Instructions for updating:
This function will only be available through the v1 compatibility library as tf.compat.v1.saved_model.loader.load or tf.compat.v1.saved_model.load. There will be a new function for importing SavedModels in Tensorflow 2.0.
WARNING:tensorflow:From /usr/local/lib/python2.7/dist-packages/tensorflow/python/training/saver.py:1266: checkpoint_exists (from tensorflow.python.training.checkpoint_management) is deprecated and will be removed in a future version.
Instructions for updating:
Use standard file APIs to check for files with this prefix.
WARNING:tensorflow:From /usr/local/lib/python2.7/dist-packages/tensorflow/python/training/saver.py:1266: checkpoint_exists (from tensorflow.python.training.checkpoint_management) is deprecated and will be removed in a future version.
Instructions for updating:
Use standard file APIs to check for files with this prefix.
WARNING:root:Error updating signature __saved_model_init_op: The name 'init_1' refers to an Operation, not a Tensor. Tensor names must be of the form "<op_name>:<output_index>".
ERROR:root:Exception during running the graph: invalid literal for float(): 81,71,80,76,1,3
Traceback (most recent call last):
File "lib/googlecloudsdk/command_lib/ml_engine/local_predict.py", line 184, in
main()
File "lib/googlecloudsdk/command_lib/ml_engine/local_predict.py", line 179, in main
signature_name=args.signature_name)
File "/google/google-cloud-sdk/lib/third_party/ml_sdk/cloud/ml/prediction/prediction_lib.py", line 102, in local_predict
predictions = model.predict(instances, signature_name=signature_name)
File "/google/google-cloud-sdk/lib/third_party/ml_sdk/cloud/ml/prediction/prediction_utils.py", line 268, in predict
preprocessed, stats=stats, **kwargs)
File "/google/google-cloud-sdk/lib/third_party/ml_sdk/cloud/ml/prediction/frameworks/tf_prediction_lib.py", line 363, in predict
"Exception during running the graph: " + str(e))
cloud.ml.prediction.prediction_utils.PredictionError: Failed to run the provided model: Exception during running the graph: invalid literal for float(): 81,71,80,76,1,3 (Error code: 2)

Answer 1 · 2019-06-10T22:52:41.000Z

We currently do not support TF 2.0 as part of predictions.
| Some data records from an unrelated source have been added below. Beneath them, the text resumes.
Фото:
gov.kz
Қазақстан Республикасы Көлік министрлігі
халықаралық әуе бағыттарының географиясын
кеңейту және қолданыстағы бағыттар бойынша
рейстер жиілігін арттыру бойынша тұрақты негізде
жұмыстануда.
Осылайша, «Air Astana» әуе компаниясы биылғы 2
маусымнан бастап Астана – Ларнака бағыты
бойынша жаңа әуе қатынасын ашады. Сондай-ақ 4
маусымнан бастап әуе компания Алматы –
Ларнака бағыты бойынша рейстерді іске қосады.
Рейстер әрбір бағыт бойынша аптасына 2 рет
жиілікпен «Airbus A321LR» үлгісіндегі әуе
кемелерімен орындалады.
These are the supported versions for AI Platform: https://cloud.google.com/ml-engine/docs/tensorflow/runtime-version-list

I would suggest you use a Deep Learning VM image with TF serving.

Answer 2 · 2019-06-12T00:48:38.000Z

@ehennis I will keep this issue opened in order to provide an update as to when we will support this.

Answer 3 · 2019-06-28T06:35:37.000Z

Testing internally will update soon

Answer 4 · 2019-07-14T18:38:38.000Z

Is there any update for when tf2 will be supported

Answer 5 · 2019-08-26T07:45:20.000Z

Once it goes General Availbility, closing for now

Answer 6 · 2019-09-23T21:54:26.000Z

Gonzalos meant to close this issue (see prior comment), but overlooked it. Closing it now.